= TASK REQUIREMENTS =
Every line from the one containing "绘本、桌上游戏等，让父母和孩子共同经历、学习、解难，认" through the last line below should be reproduced exactly; please include nothing else.

= DATA SHOWN =
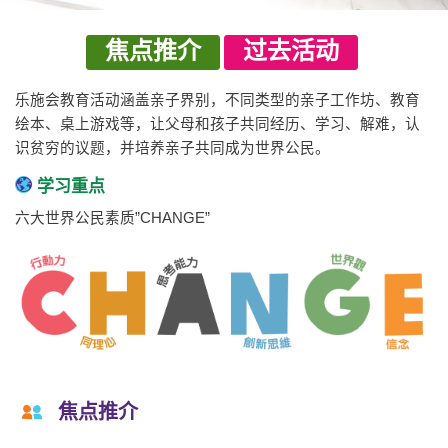
焦点推介
过去活动
乐施会教育活动涵盖亲子界别，不同类型的亲子工作坊、教育
绘本、桌上游戏等，让父母和孩子共同经历、学习、解难，认
识贫穷的议题，并培养亲子共同成为世界公民。
学习重点
六大世界公民素质”CHANGE”
焦点推介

= ANSWER SPACE =
绘本、桌上游戏等，让父母和孩子共同经历、学习、解难，认
识贫穷的议题，并培养亲子共同成为世界公民。
学习重点
六大世界公民素质”CHANGE”
焦点推介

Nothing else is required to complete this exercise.